In an attempt to deal quickly with a future avian flu outbreak, the N.C. Department of Agriculture is requiring that all chicken owners, no matter how many birds they own, register their birds with the state.
The requirement is part of plans the state has been putting into place so it can react quickly if an outbreak is spotted. So far, no cases of avian flu, also called bird flu, have been reported in the state, but it has caused widespread loss of chickens in many other states and created a nationwide egg shortage.
Even backyard-chicken owners should register, according to the NCDA. If a nearby farm is affected, the state wants to be able to alert anyone in the area quickly.
“In planning our response for highly pathogenic avian influenza, one problem we’ve come across is that we can’t protect birds that we don’t know exist,” said state veterinarian Doug Meckes. “We need to know where poultry are located so we can properly protect commercial and backyard flocks."
NCDA also is requiring any commercial poultry grower with 200 or more birds to submit a HPAI outbreak plan.
Even though avian flu hasn’t arrived in North Carolina, state officials have been working hard on plans to deal with it quickly if it does.

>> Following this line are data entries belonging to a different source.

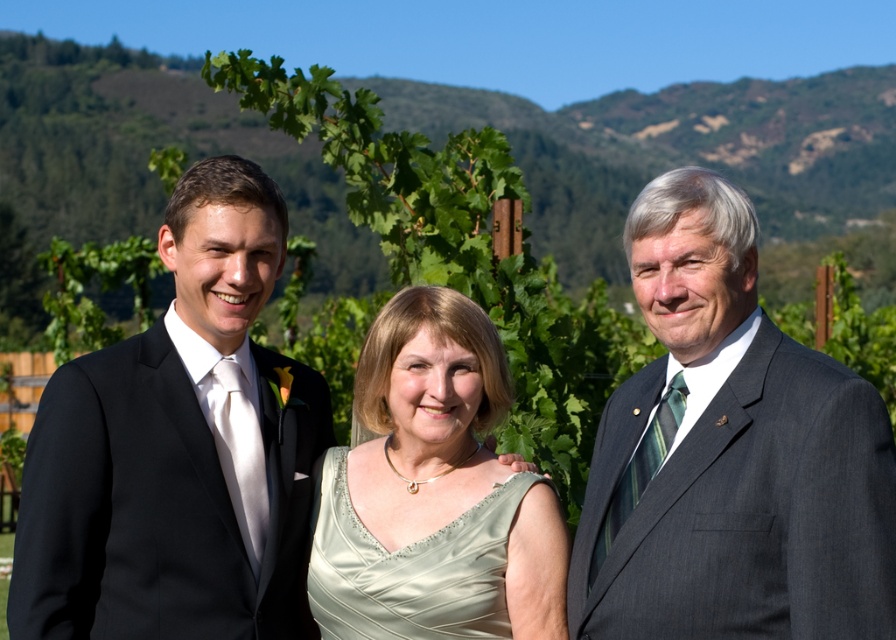 Can you confirm if dark gray suit at right is thinner than satin dress at center?

Indeed, dark gray suit at right has a lesser width compared to satin dress at center.

Consider the image. Is dark gray suit at right positioned behind satin dress at center?

No, dark gray suit at right is closer to the viewer.

Which is behind, point (804, 628) or point (314, 556)?

Point (314, 556)

At what (x,y) coordinates should I click in order to perform the action: click on dark gray suit at right. Please return your answer as a coordinate pair (x, y). The height and width of the screenshot is (640, 896). Looking at the image, I should click on (x=729, y=454).

Consider the image. Is black satin suit at left below satin green dress at center?

Incorrect, black satin suit at left is not positioned below satin green dress at center.

Who is taller, black satin suit at left or satin green dress at center?

Result: black satin suit at left

The image size is (896, 640). Describe the element at coordinates (178, 449) in the screenshot. I see `black satin suit at left` at that location.

This screenshot has height=640, width=896. Identify the location of black satin suit at left. (178, 449).

Which is above, satin dress at center or satin green dress at center?

satin dress at center is higher up.

Does point (418, 346) come in front of point (366, 596)?

No, (418, 346) is behind (366, 596).

Locate an element on the screen. This screenshot has height=640, width=896. satin dress at center is located at coordinates (433, 492). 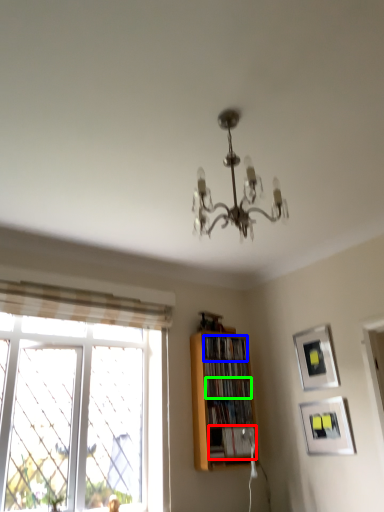 Question: Based on their relative distances, which object is farther from book (highlighted by a red box)? Choose from book (highlighted by a blue box) and book (highlighted by a green box).

Choices:
 (A) book
 (B) book

Answer: (A) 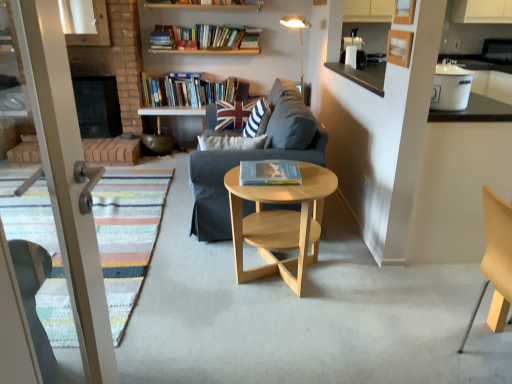 The width and height of the screenshot is (512, 384). I want to click on free space to the left of natural wood coffee table at center, so click(186, 280). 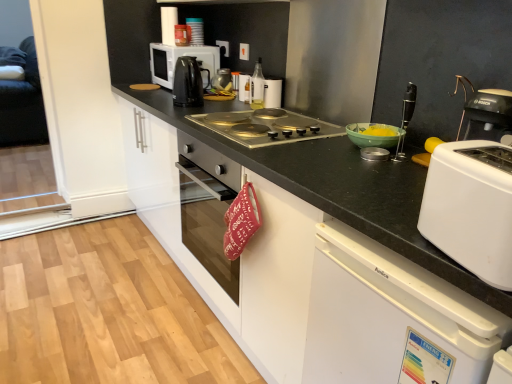 In order to click on free point behind white plastic toaster at right in this screenshot , I will do `click(391, 202)`. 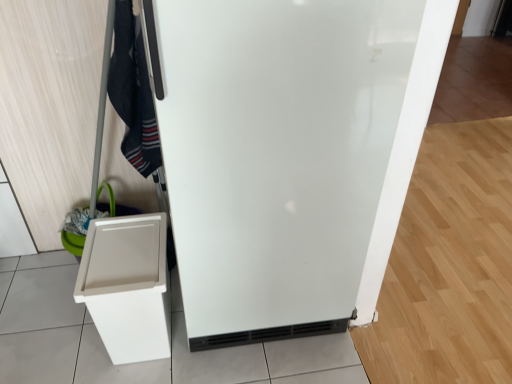 Locate an element on the screen. This screenshot has width=512, height=384. vacant point to the right of white glossy refrigerator at center is located at coordinates (420, 308). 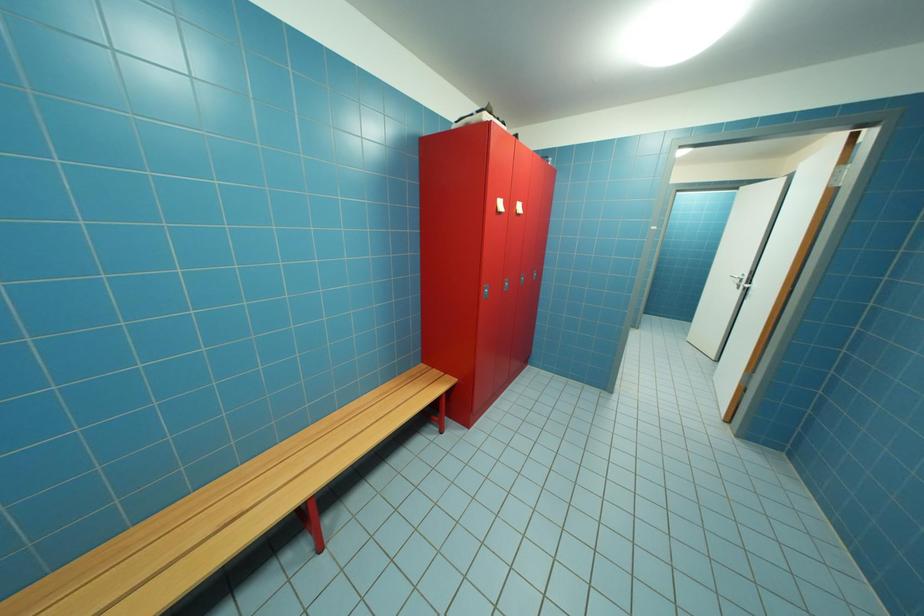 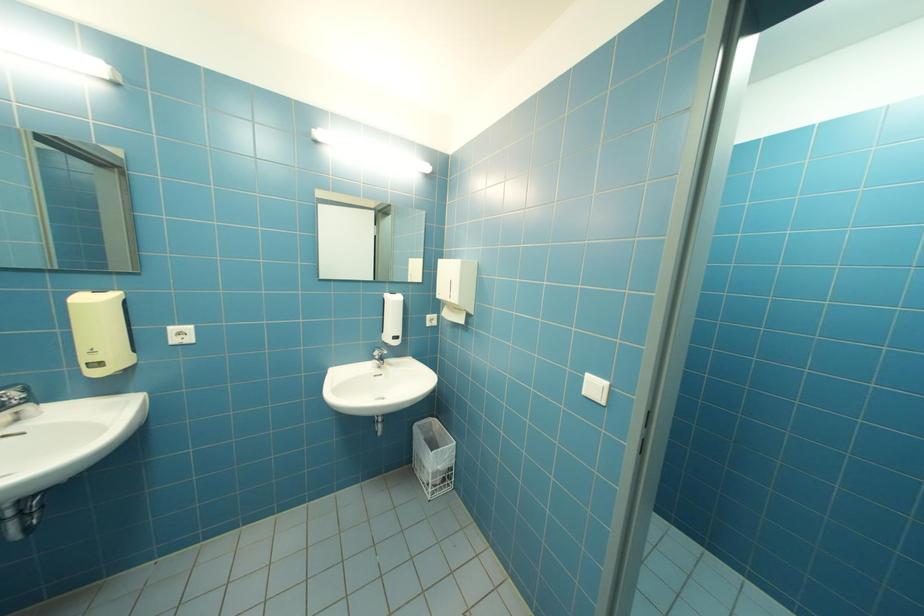 Which direction would the cameraman need to move to produce the second image?

The cameraman walked toward right, forward. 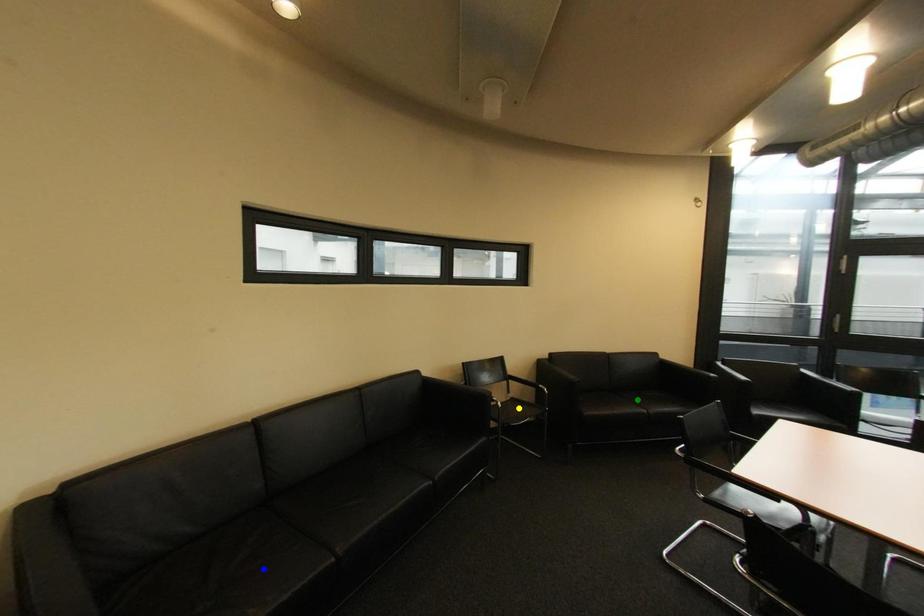 Order these from farthest to nearest:
green point, blue point, yellow point

yellow point < green point < blue point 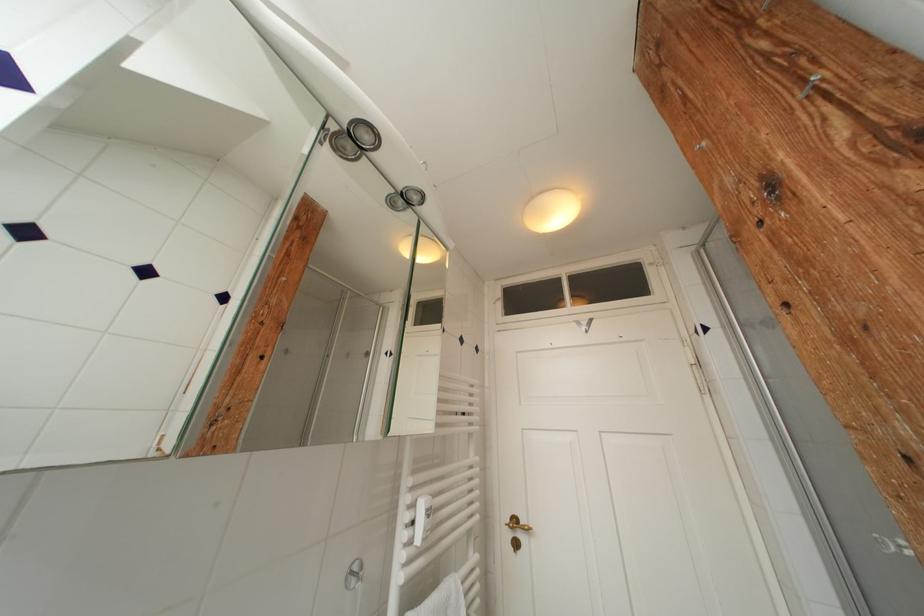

In an earlier interview with The Observer, Jennifer Kendrick, an NCDA spokesperson, said the state created a task force in December and has sent teams to other states, like Minnesota, to help with depopulation. NCDA created a simpler way to make the machinery used to kill large flocks, which involves foam.
With $4.1 billion in direct-from-farm sales of poultry, North Carolina is No. 3 in the nation for the production of turkeys and broiler chickens.
In June, Kendrick said that the biggest concern in the state would come in the fall, when migratory birds that spread the disease begin their migration along the Eastern Seaboard.